You are talking of the sequence of real numbers 1/2, 3/4, 7/8,...To go
from one term of this sequence to the next, you are adding a finite and
non-zero real number (there are no non-zero infinitesimals in standard
real analysis). And you repeat this endlessly. So why doesn't the
sequence increase without bound? Why does it converge to 1? That
precisely is the paradox. In classical real analysis, one simply
refuses to accept that there is anything paradoxical about this.

But in NAFL direct quantification over real numbers is banned, since
each real number is an inifinite object, say, as represented by a
Cauchy sequence of rationals. In NAFL, you must *construct* this
sequence without quantifying over reals. The NAFL method is basically
to represent (code) this sequence of reals by a sequence S of rationals
having each of the real numbers {1/2, 3/4, 7/8, ...} as limit points.
Note that rationals are just ordered paris of integers and there is no
problem with quantifying over rationals (quantification means that you
can use the universal and existential quantifier for rationals, or
equivalently in NAFL, an "arbitrary" rational number x exists despite
the fact that no construction is specified for x; but an "aribtrary"
real number in this sense does not exist in NAFL). But the sequence S
must necessarily have the real number 1 also as a limit point. So the
NAFL method of constructing the said sequence of reals must necessarily
construct all its limit points as well and so the limit points must be
included in the sequence.

The NAFL resolution of Zeno's paradoxes is as follows.

FIrstly you are not "endlessly" adding finite, non-zero and
non-infinitesimal quantities (starting with 1/2) and yet having a
sequence that is bounded by the real number 1. You could think of the
NAFL construction of {1/2, 3/4, 7/8, ..1} a "simultaneous" construction
of the terms of the sequence, including the limit point 1. You are not
able to explicitly identify a decreasing sequence of infinitely many
non-zero, non-inifnitesimal reals (in this case {1/4, 1/8, 1/16, ... }
which are successively added to the initial real number 1/2 because the
said decreasing sequence must necessarily include zero, when
constructed by the NAFL method.

Secondly it is not valid in NAFL to ask exactly "how many" terms are
present in any sequence of reals with a valid NAFL construction (say,
{1/4, 1/8, 1/16,...0}). Because quantification over reals is banned,
there is simply no cardinality for any super-class of reals (which are
used to denote "collections" of reals in NAFL, such as, the said
sequence).
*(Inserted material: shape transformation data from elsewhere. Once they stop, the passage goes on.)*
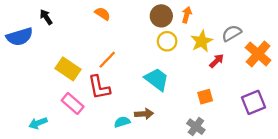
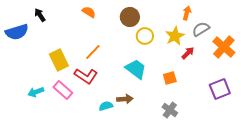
orange arrow: (187, 15) -> (187, 13), moved
brown circle: (161, 16) -> (130, 17), moved
yellow rectangle: (68, 69) -> (59, 60), turned 30
red L-shape: (99, 87) -> (86, 76), turned -45
orange square: (205, 97) -> (170, 78), moved
cyan arrow: (38, 123) -> (36, 92), moved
So you are not able to assert that the above super-class
contains "inifnitely many" reals.

The above two requirements of NAFL resolve Zeno's paradoxes. Note that
quantification over infinite entites is generally banned in NAFL and
that is what leads to the other conclusions that you agree with, like
Goedel's theorems not going through. NAFL is thus ruthlessly consistent
in its logical requirements.

Regards, RS

which would essentially mean that Achilles could never catch up with
the tortoise, as asserted by Zeno?

Classical real analysis does not really address these paradoxes, it
simply refuses to acknowledge that these are paradoxes.

In contrast, the NAFL version of real analysis proposed in my paper
does confront these questions and addresses them. The conclusions (e.g.
open intervals of real numbers do not exist, dy/dx is just 0/0, etc.)
may be startling and highly unpalatable to mathematicians/logicians,
but in my opinion they provide logically and philosophically
satisfactory resolutions to Zeno's paradoxes.

Regards, RS

.

Relevant Pages

  • Re: infinitely many nns = infinite nns?
    ... I have already explained in sci.logic threads as to how NAFL deals ... quantification over infinite classes is banned. ... sequence of closed real intervals: ... can only be possible if open intervals of reals ...
    (sci.logic)
  • Re: Multiple infinities - one more look
    ... continued for lager length of digit sequences without limit. ... infinite digit sequences... ... so the resulting reals have an order. ... (i.e. having a finite program to output their digits in sequence). ...
    (sci.math)
  • Re: Galileos Paradox and the Project of the Reals
    ... The way you get reals by a neverending process of generating digits ... and which thereby constructs a sequence of nested intervals whose ... It isn't *already* in the rationals you started with. ...
    (sci.math)
  • Re: Review of Mueckenheims book.
    ... If infinite, the limits of the ... that the reals are not countable. ... He starts with the sequence of rationals: ... in the building of the diagonal *each* digit has to be changed. ...
    (sci.math)
  • Re: Cantor Confusion
    ... least appears to totally disconnect the set of those remaining. ... sequence of reals with each term less than all terms of a strictly ... This is not the case for rationals. ...
    (sci.math)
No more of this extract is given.